Suellen Pometto, Adler’s graduate student in entomology, agreed with this conclusion. Pometto created her own experiment to test the insects’ response to the eclipse, using a light trap at the Cherry Farm.
“During the day, the light trap is on, but it’s not doing anything. It catches some incidental insects that fly by, but not much else,” Pometto said. “I wanted to see if any insects came by during the totality of the eclipse, so I collected two different ways: one with jars set up underneath the trap and one with what I saw flying by on a white sheet set up behind the trap.”

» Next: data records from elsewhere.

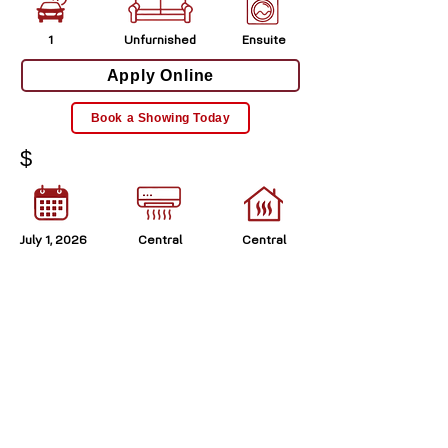
1
Unfurnished
Ensuite
Apply Online
Book a Showing Today
$
July 1, 2026
Central
Central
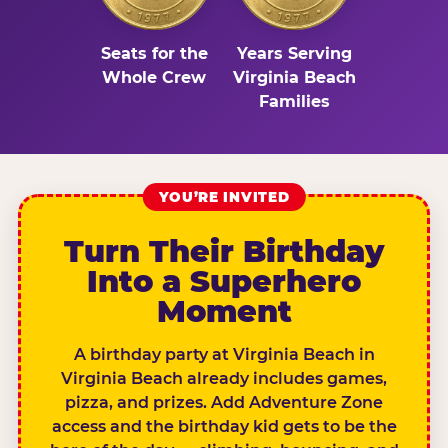
Seats for the
Years Serving
Whole Crew
Virginia Beach
Families
YOU’RE INVITED
Turn Their Birthday
Into a Superhero
Moment
A birthday party at Virginia Beach in
Virginia Beach already includes games,
pizza, and prizes. Add Adventure Zone
access and the birthday kid gets to be the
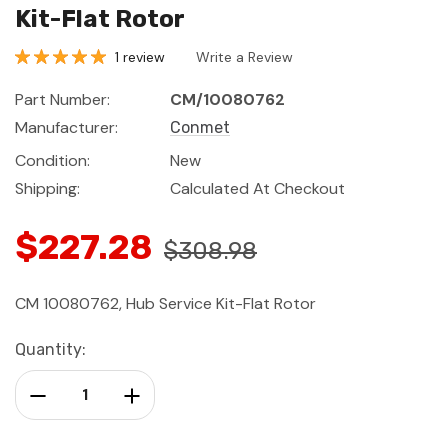
Kit-Flat Rotor
1 review
Write a Review
Part Number:
CM/10080762
Manufacturer:
Conmet
Condition:
New
Shipping:
Calculated At Checkout
$227.28
$308.98
CM 10080762, Hub Service Kit-Flat Rotor
Current
Quantity:
Stock:
Decrease Quantity:
Increase Quantity:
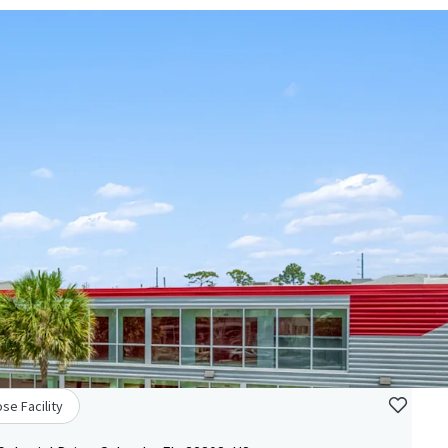
se Facility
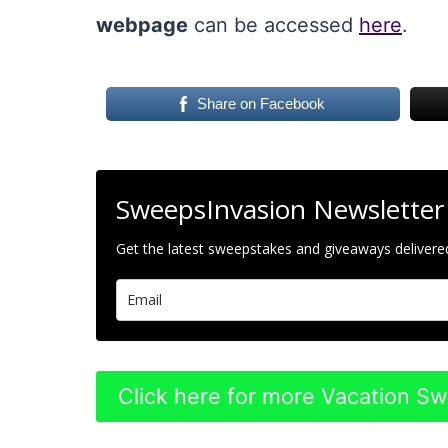
webpage
can be accessed
here
.
Share on Facebook
SweepsInvasion Newsletter
Get the latest sweepstakes and giveaways delivered
Click here for more Vacation S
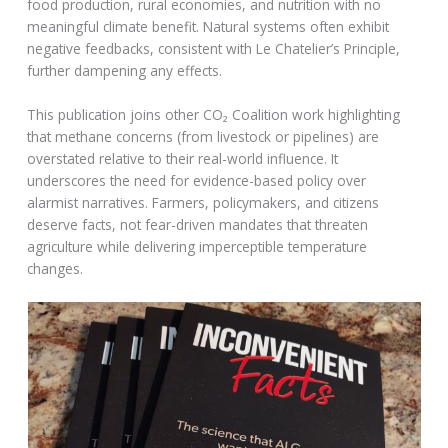
food production, rural economies, and nutrition with no
meaningful climate benefit. Natural systems often exhibit
negative feedbacks, consistent with Le Chatelier’s Principle,
further dampening any effects.
This publication joins other CO₂ Coalition work highlighting
that methane concerns (from livestock or pipelines) are
overstated relative to their real-world influence. It
underscores the need for evidence-based policy over
alarmist narratives. Farmers, policymakers, and citizens
deserve facts, not fear-driven mandates that threaten
agriculture while delivering imperceptible temperature
changes.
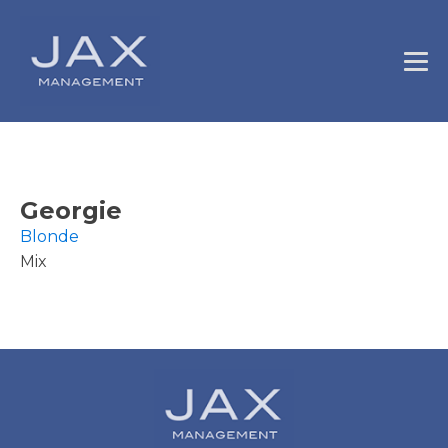
Georgie
Blonde
Mix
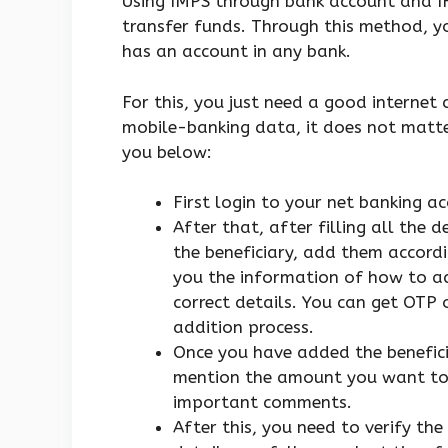
Using IMPS through bank account and IF
transfer funds. Through this method, y
has an account in any bank.
For this, you just need a good internet
mobile-banking data, it does not matter
you below:
First login to your net banking a
After that, after filling all the
the beneficiary, add them accordi
you the information of how to ad
correct details. You can get OTP 
addition process.
Once you have added the benefici
mention the amount you want to 
important comments.
After this, you need to verify the 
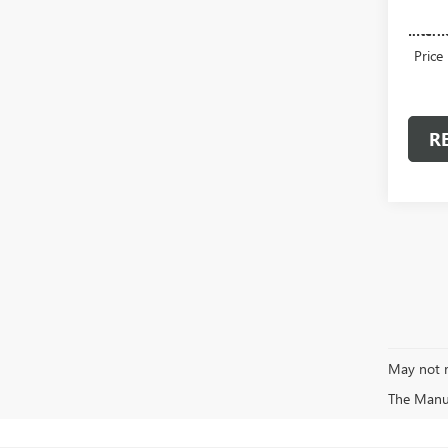
Admini
Intern
Price
R
May not r
The Manufa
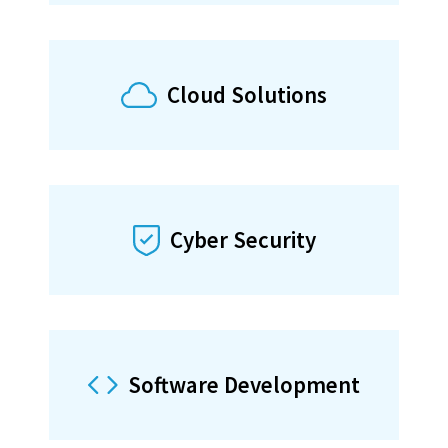
Software
Applications
Cloud Solutions
Learn more about our Software
Development
Cyber Security
scroll down
Software Development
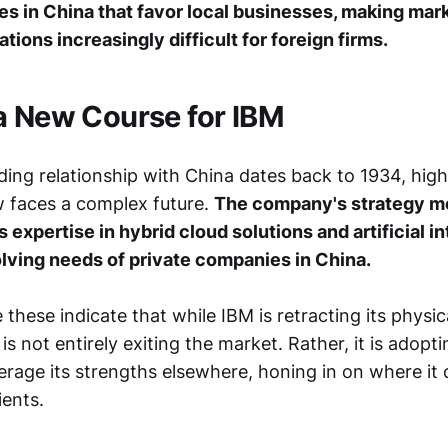
es in China that favor local businesses, making mar
tions increasingly difficult for foreign firms.
a New Course for IBM
ing relationship with China dates back to 1934, highl
w faces a complex future.
The company's strategy m
ts expertise in hybrid cloud solutions and artificial i
olving needs of private companies in China.
 these indicate that while IBM is retracting its physic
is not entirely exiting the market. Rather, it is adopti
erage its strengths elsewhere, honing in on where it 
ients.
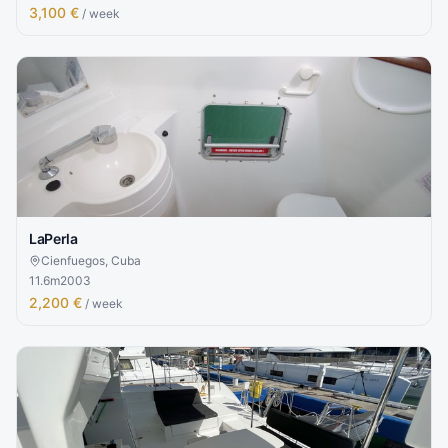
3,100 €
/ week
LaPerla
Cienfuegos, Cuba
11.6
m
2003
2,200 €
/ week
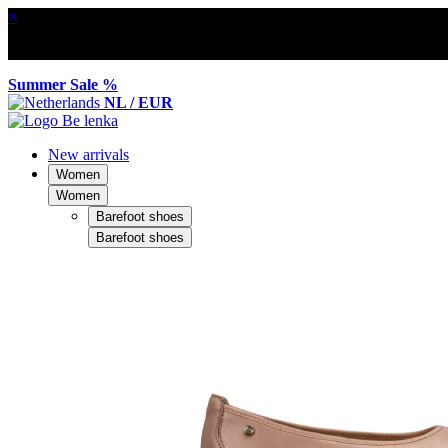
×
Summer Sale %
NL / EUR
New arrivals
Women
Women
Barefoot shoes
Barefoot shoes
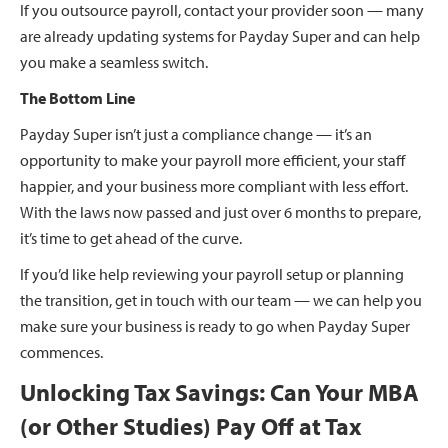
If you outsource payroll, contact your provider soon — many
are already updating systems for Payday Super and can help
you make a seamless switch.
The Bottom Line
Payday Super isn’t just a compliance change — it’s an
opportunity to make your payroll more efficient, your staff
happier, and your business more compliant with less effort.
With the laws now passed and just over 6 months to prepare,
it’s time to get ahead of the curve.
If you’d like help reviewing your payroll setup or planning
the transition, get in touch with our team — we can help you
make sure your business is ready to go when Payday Super
commences.
Unlocking Tax Savings: Can Your MBA
(or Other Studies) Pay Off at Tax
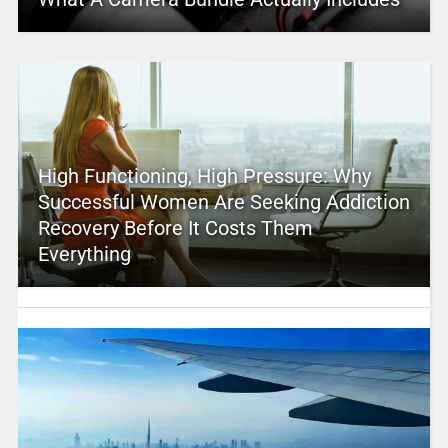
High Functioning, High Pressure: Why
Successful Women Are Seeking Addiction
Recovery Before It Costs Them
Everything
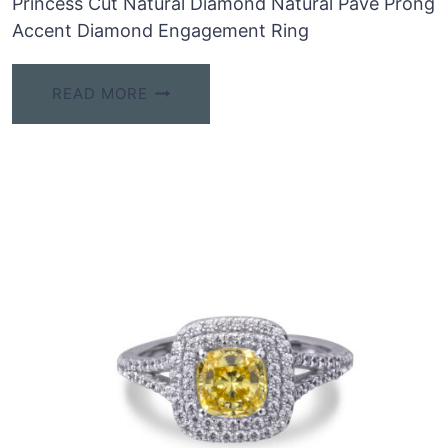
Princess Cut Natural Diamond Natural Pave Prong
Accent Diamond Engagement Ring
READ MORE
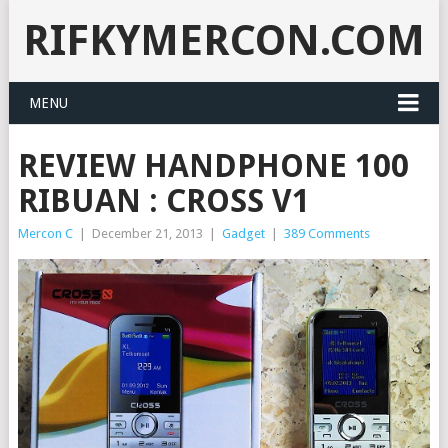
RIFKYMERCON.COM
MENU
REVIEW HANDPHONE 100
RIBUAN : CROSS V1
Mercon C
|
December 21, 2013
|
Gadget
|
389 Comments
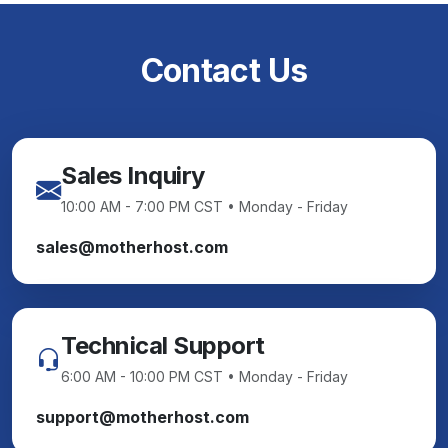
Contact Us
Sales Inquiry
10:00 AM - 7:00 PM CST • Monday - Friday
sales@motherhost.com
Technical Support
6:00 AM - 10:00 PM CST • Monday - Friday
support@motherhost.com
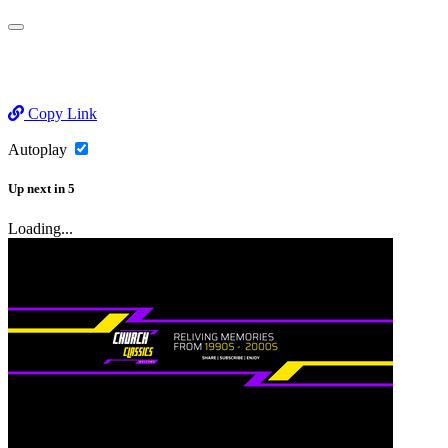
Copy Link
Autoplay
Up next
in
5
Loading...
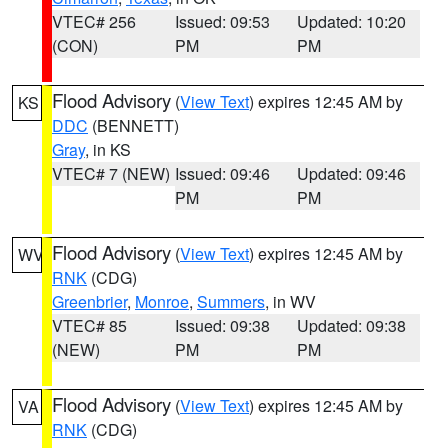
VTEC# 256
Issued: 09:53
Updated: 10:20
(CON)
PM
PM
Flood Advisory
(
View Text
) expires 12:45 AM by
KS
DDC
(BENNETT)
Gray
, in KS
VTEC# 7 (NEW)
Issued: 09:46
Updated: 09:46
PM
PM
Flood Advisory
(
View Text
) expires 12:45 AM by
WV
RNK
(CDG)
Greenbrier
,
Monroe
,
Summers
, in WV
VTEC# 85
Issued: 09:38
Updated: 09:38
(NEW)
PM
PM
Flood Advisory
(
View Text
) expires 12:45 AM by
VA
RNK
(CDG)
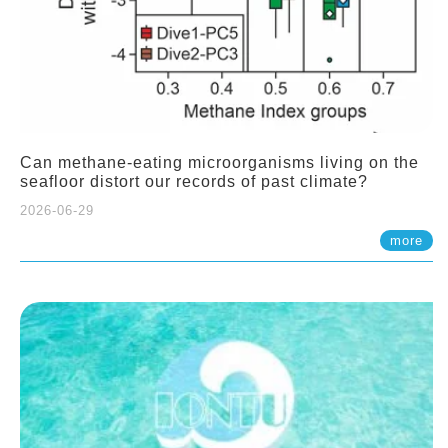
Can methane-eating microorganisms living on the
seafloor distort our records of past climate?
2026-06-29
more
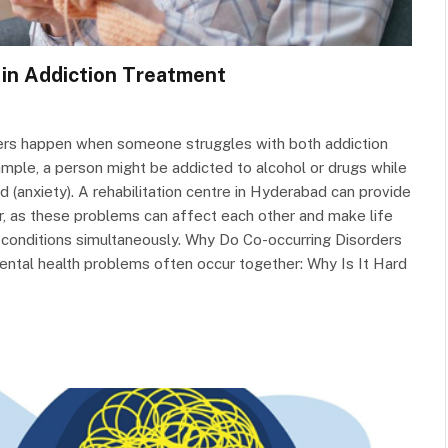
 in Addiction Treatment
ers happen when someone struggles with both addiction
mple, a person might be addicted to alcohol or drugs while
d (anxiety). A rehabilitation centre in Hyderabad can provide
r, as these problems can affect each other and make life
h conditions simultaneously. Why Do Co-occurring Disorders
tal health problems often occur together: Why Is It Hard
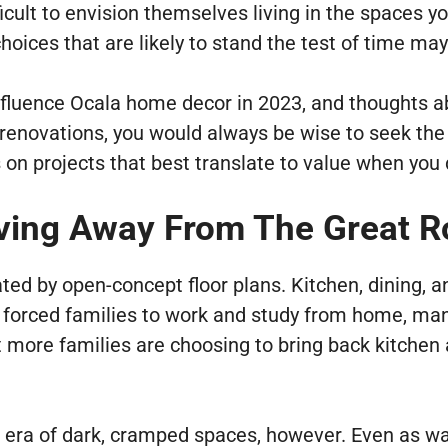
icult to envision themselves living in the spaces yo
oices that are likely to stand the test of time may
 influence Ocala home decor in 2023, and thoughts
enovations, you would always be wise to seek the a
on projects that best translate to value when you d
ing Away From The Great R
d by open-concept floor plans. Kitchen, dining, a
forced families to work and study from home, many
at more families are choosing to bring back kitche
 era of dark, cramped spaces, however. Even as wa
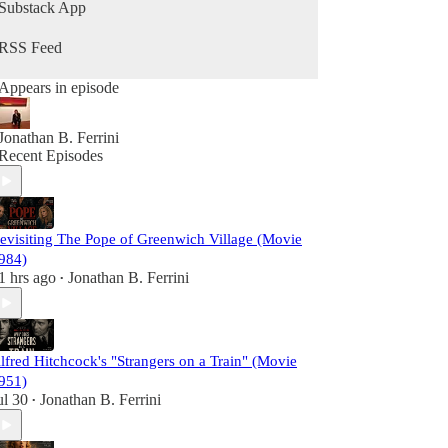
Razor's Ink Podcast invites you to join the
Substack App
analysis.
RSS Feed
Appears in episode
Jonathan B. Ferrini
Recent Episodes
evisiting The Pope of Greenwich Village (Movie
984)
1 hrs ago
Jonathan B. Ferrini
•
lfred Hitchcock's "Strangers on a Train" (Movie
951)
ul 30
Jonathan B. Ferrini
•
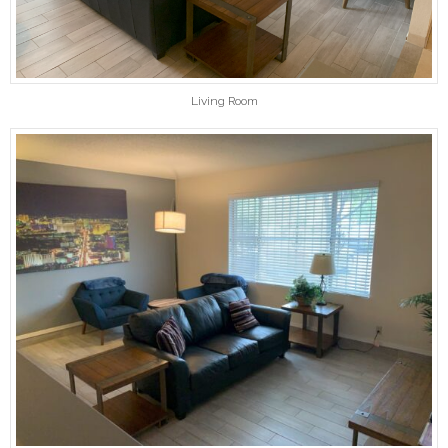
Living Room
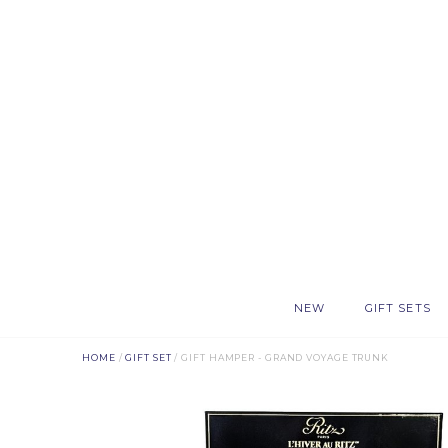
NEW
GIFT SETS
HOME
/
GIFT SET
/ GIFT HAMPER - GRAND VOYAGE TRUNK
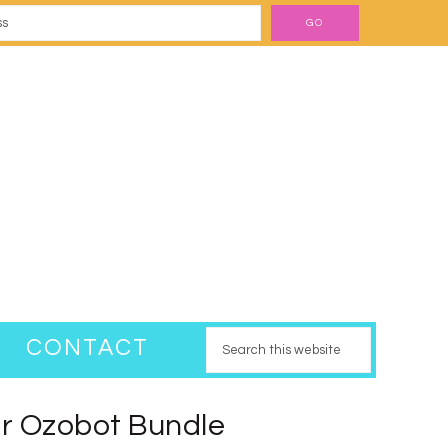
CONTACT
r Ozobot Bundle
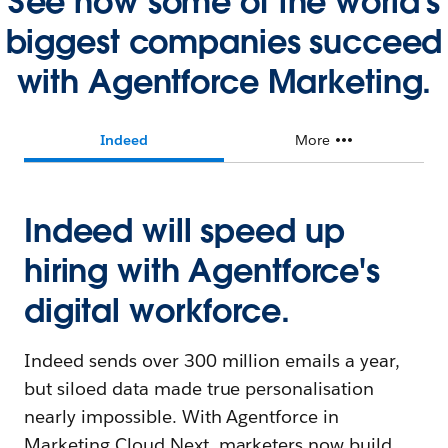
See how some of the world's
biggest companies succeed
with Agentforce Marketing.
Indeed
More
Indeed will speed up
hiring with Agentforce's
digital workforce.
Indeed sends over 300 million emails a year,
but siloed data made true personalisation
nearly impossible. With Agentforce in
Marketing Cloud Next, marketers now build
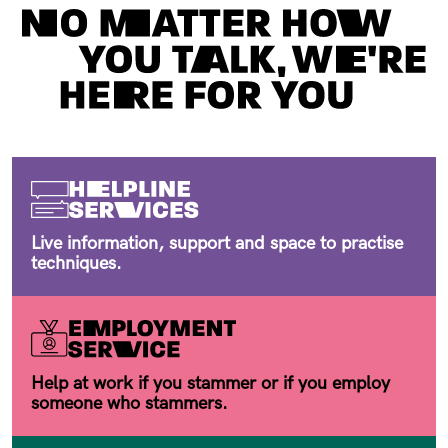
Live information, support and space to practise
techniques.
Help at work if you stammer or if you employ
someone who stammers.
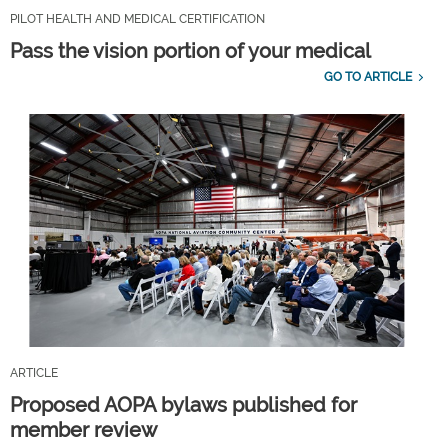
PILOT HEALTH AND MEDICAL CERTIFICATION
Pass the vision portion of your medical
GO TO ARTICLE
ARTICLE
Proposed AOPA bylaws published for
member review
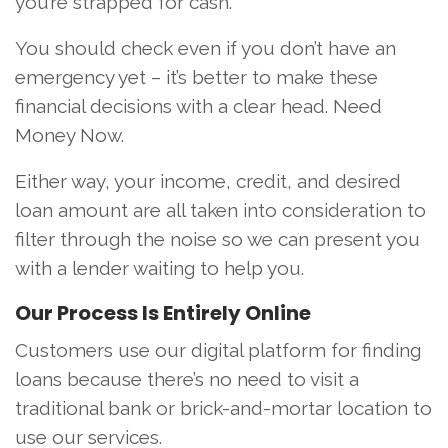
you’re strapped for cash.
You should check even if you don’t have an
emergency yet – it’s better to make these
financial decisions with a clear head. Need
Money Now.
Either way, your income, credit, and desired
loan amount are all taken into consideration to
filter through the noise so we can present you
with a lender waiting to help you.
Our Process Is Entirely Online
Customers use our digital platform for finding
loans because there’s no need to visit a
traditional bank or brick-and-mortar location to
use our services.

Pometto observed her setup at four separate times during the day: once in the morning, once from 2 to 3 p.m., again from 4 to 5 p.m. and then again at dusk. When insects would fly up to the light trap, they’d often hit the glass behind it and drop to the ground into Pometto’s jars. This allowed her to quantify the amount of insect activity happening throughout the eclipse. The white backdrop provided by the sheet gave Pometto an easy way to visualize the dark insects as they encountered the light trap.
“If the circadian cycle is stronger than the environmental cue of darkness, then I could expect to see no change in the number of insects collected during the hour of the eclipse as compared to the samples that I took before and after the eclipse,” Pometto said. “If the darkness results in an increase in the number of insects coming to the light trap, what insects are coming? Are they nocturnal species becoming active ahead of schedule because of the darkness? Or are they diurnal species that are confused by the darkness and the bright light?”
As totality began, Pometto noticed a moth – usually a nocturnal species – fly up to the light trap immediately, along with wasps and flies. The darkness was also accompanied by a drop in temperature and an increase in relative humidity. Pometto is still sifting through the results of her experiment and quantifying her data, but the preliminary results seem to support Adler’s belief that the environmental cue of light intensity is stronger than that of a 24-hour circadian rhythm.
Adler says he won’t be recreating this experiment any time soon, given the rarity of total solar eclipses in Clemson. However, his observations will provide fascinating anecdotal evidence for the insect behavior class he teaches.
“This is the sort of thing I can share with students and talk about. It will be of interest to them, and I think it will be something they can relate to because they likely saw the eclipse, too,” Adler said.